In a study by Lund et al. [7], vitamin D levels were measured in 128 patients with ischemic heart disease admitted to the Frederiksberg Hospital in Denmark. 53 of these patients had a diagnosis of acute myocardial infarction and 75 had angina pectoris. The mean vitamin D levels in the AMI and angina patients were 24 ± 10 ng/ml and 23.5 ± 9.6 ng/ml respectively. The mean vitamin D levels in the cases were lower compared to the controls in the months of May-June (P<0.01) and July- August (P<0.05), indicating that serum vitamin D levels change with sun exposure. In a prospective study conducted by Edward Giovannucci et al. [8] which was a nested case control study included 18, 225 health professionals. Follow up study concluded that low levels of vitamin D are associated with higher risk of myocardial infarction. In a cross-sectional study conducted by Zahra Dana Siadat et al. [9] also observed low levels of Vitamin D in coronary artery disease. Wang et al. also observed the same [10-16]. However, in their study levels lower than 15 ng/ml were considered as vitamin D deficiency while we considered levels lower than 30 ng/ml as vitamin D deficiency. Similar results were found by Scragg et al. [10] in Central Auckland area of New Zealand [17-24].

Limitations of the study

• This is a hospital based small study of a short duration [25-29].

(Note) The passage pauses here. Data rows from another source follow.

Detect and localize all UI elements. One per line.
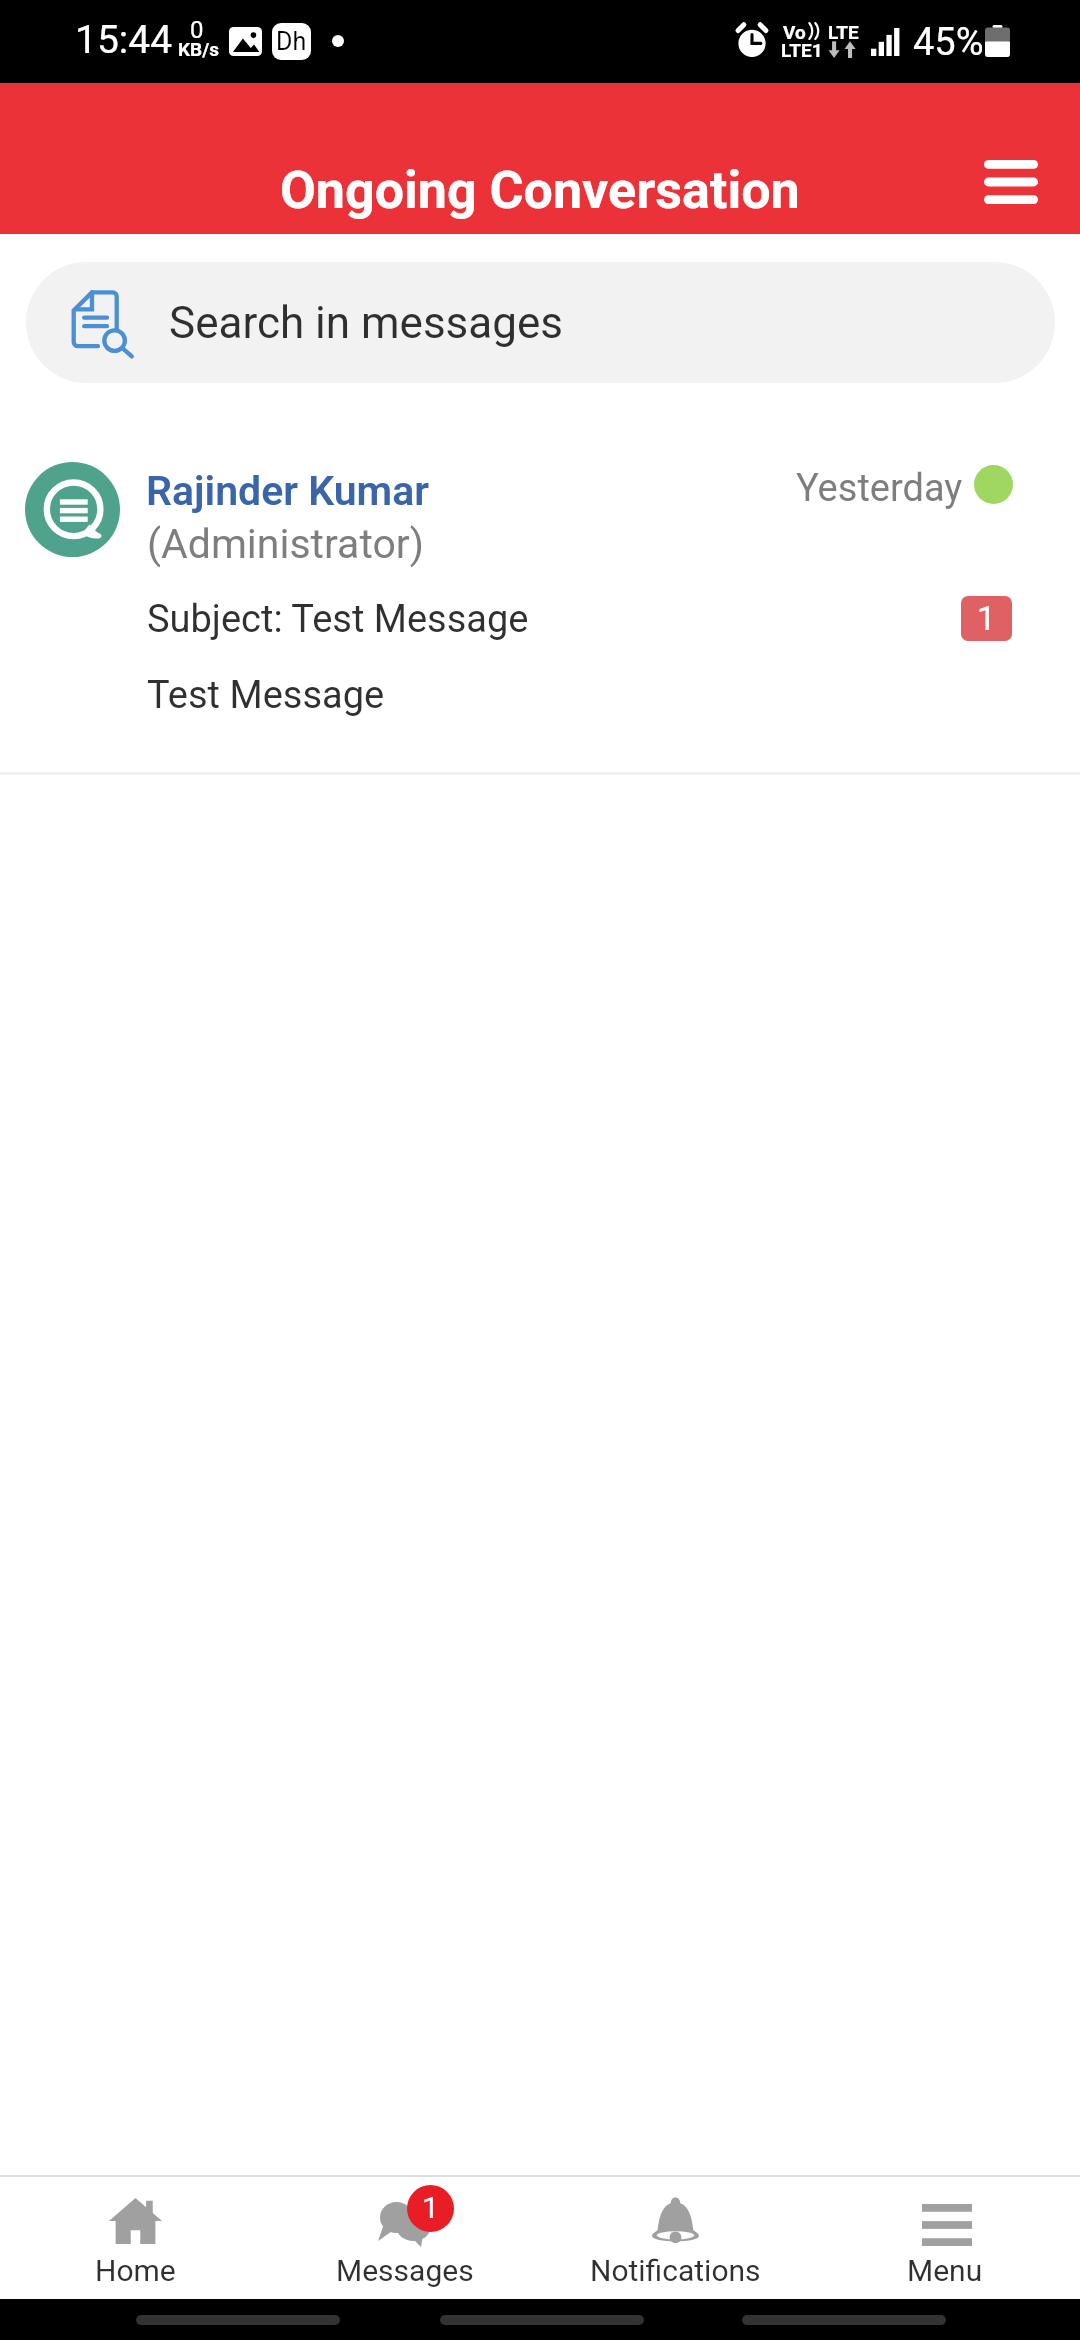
staticText: Subject: Test Message: [147, 597, 529, 642]
staticText: KB/s: [178, 38, 220, 60]
button[interactable]: Open navigation menu: [961, 134, 1061, 230]
button[interactable]: Rajinder Kumar: [0, 400, 1080, 773]
staticText: Dh: [276, 27, 307, 56]
staticText: Test Message: [147, 673, 385, 718]
staticText: Notifications: [590, 2253, 761, 2288]
staticText: LTE: [828, 21, 859, 43]
staticText: LTE1: [781, 39, 823, 61]
staticText: Vo: [783, 21, 806, 43]
staticText: 45%: [913, 20, 984, 65]
staticText: Yesterday: [796, 466, 963, 511]
staticText: Ongoing Conversation: [280, 160, 800, 221]
staticText: 15:44: [75, 17, 173, 63]
button[interactable]: Home: [0, 2177, 270, 2299]
staticText: Menu: [907, 2253, 983, 2288]
button[interactable]: Notifications: [540, 2177, 810, 2299]
staticText: Home: [95, 2253, 176, 2288]
staticText: Rajinder Kumar: [146, 467, 429, 515]
button[interactable]: Search in messages: [26, 262, 1055, 383]
staticText: (Administrator): [147, 520, 424, 568]
staticText: Search in messages: [169, 297, 564, 349]
button[interactable]: 1: [270, 2177, 540, 2299]
staticText: Messages: [336, 2253, 474, 2288]
button[interactable]: Menu: [810, 2177, 1080, 2299]
staticText: 1: [977, 599, 996, 638]
staticText: 0: [190, 16, 204, 44]
staticText: 1: [422, 2190, 439, 2225]
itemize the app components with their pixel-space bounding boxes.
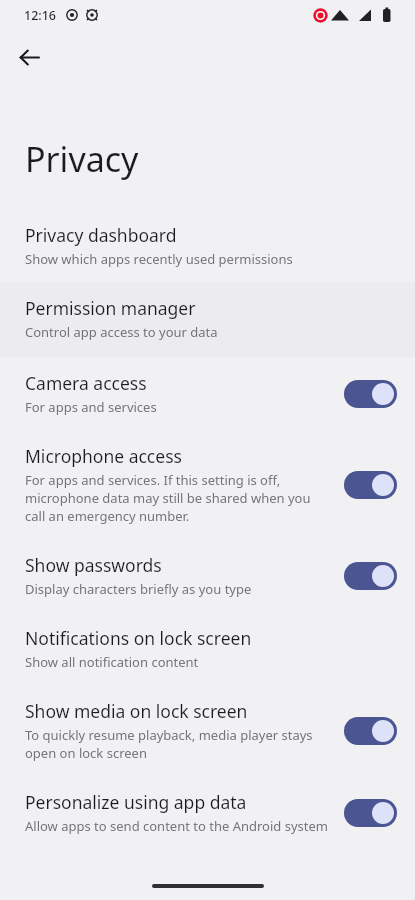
button[interactable]: Notifications on lock screen — [0, 612, 415, 685]
button[interactable]: Permission manager — [0, 282, 415, 357]
staticText: Control app access to your data — [25, 323, 218, 341]
staticText: 12:16 — [24, 7, 57, 24]
button[interactable]: Camera access toggle — [344, 380, 397, 408]
staticText: Display characters briefly as you type — [25, 580, 252, 598]
staticText: For apps and services. If this setting i… — [25, 471, 334, 525]
staticText: Permission manager — [25, 296, 196, 320]
staticText: Camera access — [25, 371, 147, 395]
staticText: Privacy dashboard — [25, 223, 177, 247]
staticText: Personalize using app data — [25, 790, 247, 814]
button[interactable]: Back — [9, 37, 49, 77]
staticText: Show which apps recently used permission… — [25, 250, 293, 268]
staticText: Microphone access — [25, 444, 182, 468]
staticText: Notifications on lock screen — [25, 626, 252, 650]
button[interactable]: Microphone access — [0, 430, 415, 539]
button[interactable]: Personalize using app data toggle — [344, 799, 397, 827]
button[interactable]: Privacy dashboard — [0, 219, 415, 282]
button[interactable]: Show passwords toggle — [344, 562, 397, 590]
button[interactable]: Personalize using app data — [0, 776, 415, 849]
staticText: Show passwords — [25, 553, 162, 577]
staticText: Show media on lock screen — [25, 699, 248, 723]
staticText: For apps and services — [25, 398, 157, 416]
button[interactable]: Microphone access toggle — [344, 471, 397, 499]
button[interactable]: Show passwords — [0, 539, 415, 612]
staticText: Show all notification content — [25, 653, 199, 671]
button[interactable]: Camera access — [0, 357, 415, 430]
staticText: Privacy — [25, 136, 139, 182]
staticText: To quickly resume playback, media player… — [25, 726, 334, 762]
staticText: Allow apps to send content to the Androi… — [25, 817, 328, 835]
button[interactable]: Show media on lock screen toggle — [344, 717, 397, 745]
button[interactable]: Show media on lock screen — [0, 685, 415, 776]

• This study limits the conclusion about the mechanism and temporal association [30-33]. A prospective study with follow up evaluation of mortality would have helped to evaluate the role of vitamin D deficiency as cardiovascular risk factor [34,35].

Conclusions

In the current study we observed an inverse association between acute coronary syndrome and vitamin D deficiency. Since Vitamin D deficiency is a potentially modifiable risk factor people with cardiovascular risk factors should be screened and treated accordingly. Patients getting admitted with acute coronary syndrome should be evaluated for vitamin D deficiency and accordingly supplementation should be recommended. Even the family members of patients should be explained regarding vitamin D in today’s perspective.